Speeches & Floor Statements
Posted on July 27, 2017
Last Wednesday at the White House -- President Trump invited the Republican senators there -- he recommended to us that we repeal and replace Obamacare at the same time, simultaneously. He said that before in his interview on "60 Minutes" in January – that we should repeal and replace Obamacare “simultaneously,” which means to me at the same time.
I agree with the president, and that’s one reason that I voted yes on Tuesday for us to proceed to the House of Representatives bill because it would repeal and replace Obamacare at the same time. That's one reason I voted on Tuesday for the Senate health care bill that would have replaced and repealed Obamacare at the same time. We should repeal and replace Obamacare at the same time. The House voted to do that. The president recommended we do it. I agree we should --repeal and replace at the same time.
Now, why would I say that it needs to be done at the same time?
Well, there was a time in the past when we might have just repealed it and said in two years we may come up with an answer, but we can't do that now. Conditions have changed in Tennessee. Our state insurance commissioner Julie McPeak says that our individual insurance market is “very near collapse.”
That means up to 350,000 individuals in our state -- songwriters, workers, farmers who buy their insurance on the individual market -- are sitting there worrying in July and in August whether they'll have any option to buy insurance in 2018. So I don't think we can wait two years to repeal and replace Obamacare which is why I voted twice on Tuesday to do it again now, and why I voted against an amendment yesterday which said repeal it now and replace it in two years if you can.
I don't think Tennesseans will be very comfortable canceling insurance for 22 million Americans now and saying, trust Congress to find a replacement in two years.
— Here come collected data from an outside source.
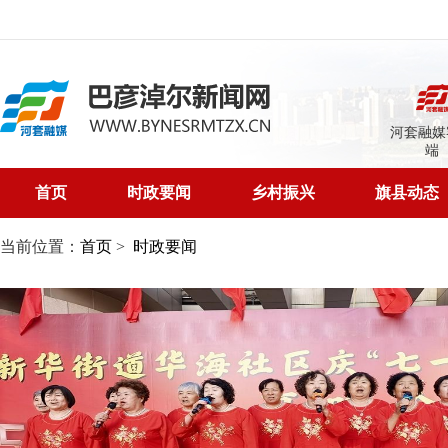
河套融媒
端
首页
时政要闻
乡村振兴
旗县动态
当前位置：
首页
>
时政要闻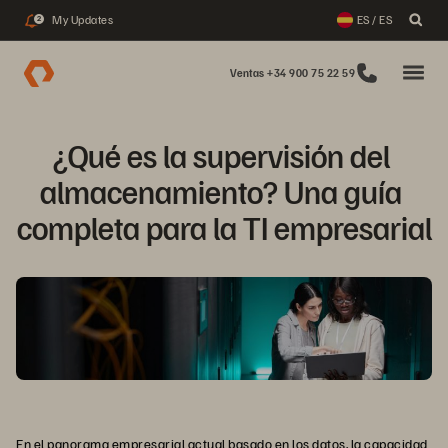
My Updates
ES / ES
2
Ventas +34 900 75 22 59
¿Qué es la supervisión del 
almacenamiento? Una guía 
completa para la TI empresarial
En el panorama empresarial actual basado en los datos, la capacidad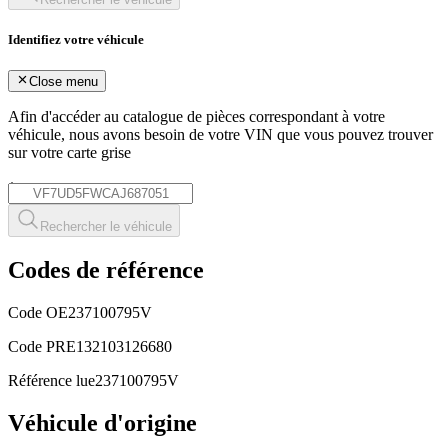
Identifiez votre véhicule
Close menu
Afin d'accéder au catalogue de pièces correspondant à votre
véhicule, nous avons besoin de votre
VIN
que vous pouvez trouver
sur votre carte grise
*
Rechercher le véhicule
Codes de référence
Code OE
237100795V
Code PRE
132103126680
Référence lue
237100795V
Véhicule d'origine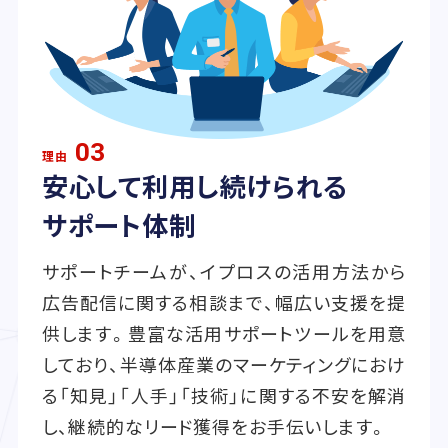
03
理由
安心して利用し続けられる
サポート体制
サポートチームが、イプロスの活用方法から
広告配信に関する相談まで、幅広い支援を提
供します。豊富な活用サポートツールを用意
しており、半導体産業のマーケティングにおけ
る「知見」「人手」「技術」に関する不安を解消
し、継続的なリード獲得をお手伝いします。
Pilots like to know where they are going to land when they take off and so should we.
We are proceeding ahead with our debate on the health care bill. It may be a little convoluted for people watching from the outside, but it's fairly straightforward. The House of Representatives has gone through a series of processes in committees and votes and has approved a bill to repeal and replace Obamacare now. To do both now.
The Senate has been working for six months, not just to repeal Obamacare, but to repeal and replace it now. There is some urgency about this. We have millions of Americans who are worrying that they may not be able to buy insurance in 2018. That's a very personal worry for millions of Americans. They want us to address it now, not two years from now.
So how do we do that? Well, later today we will have an opportunity to vote for a bill which will take us to a conference committee with the House of Representatives where we can get a solution to our goal of repealing and replacing Obamacare now. It is being called a “skinny bill” because it won't have much in it. It is not a solution to the Affordable Care Act problems, but it is a solution on how we can get to a place where we can write a solution to the Affordable Care Act problems. And it's wide open. For those who want to watch late into the night or early into the morning, we're here. We'll be offering amendments -- people can see that.
When we move to the conference committee with the House of Representatives, historically those deliberations have been open. People can watch that -- they can see that. That will take place over the next several weeks. And then after the conference committee agrees, if it does, on a bill to repeal and replace major parts of the Affordable Care Act now, not in two years, then it goes back to the House and back to the Senate for debate and approval on an up-or-down vote. That's the process.
And I want to make it clear to the American people that insofar as I'm concerned, I'm not interested in telling you, we're going to repeal something now, and trust us, trust the Congress to come up with some answer in two years. I don't want to say that to the American people. What I do want to say is, we have major problems with the Affordable Care Act. We can't repeal all of it in the budget process, but the House of Representatives showed that we can make major changes and major improvements. And the Senate bill, which I voted for on Tuesday to repeal and replace Obamacare, shows that we can make major changes and major improvements.
I'm convinced if we can move this process to a conference committee today between the House of Representatives and the United States Senate –that’s part of our regular procedure -- that we'll be able to agree on a way to improve the Affordable Care Act. And what that means is that we will repeal major parts of it, and we will replace those parts with parts that work better -- parts that give Americans more choices of insurance, that give 350,000 Tennesseans in the individual market some peace of mind to know that they'll actually be able to buy insurance next year, whereas if we don't act, many of them won't be able to just like millions of Americans may not be able to. There will be counties, if we do not act in the United States, where some of the most vulnerable Americans have zero insurance options in 2018.
They will have no support to buy insurance.
Those who don't get a subsidy from the federal government -- a hard-working American who might be earning $50,000 or $60,000 a year -- no federal subsidy for that person, and he or she will have such high deductibles that they won't have insurance either. I think we're on a path toward a solution, and the solution means, number one, we move the debate out of the Senate this afternoon and on to the conference committee. And that our goal, when we get there, is to repeal and replace major parts of Obamacare, the Affordable Care Act, and replace those parts with provisions that transfer responsibilities to the states to make decisions that give consumers more choices of health insurance at lower costs. That's a noble goal. One we are pursuing, and one in which I hope we succeed.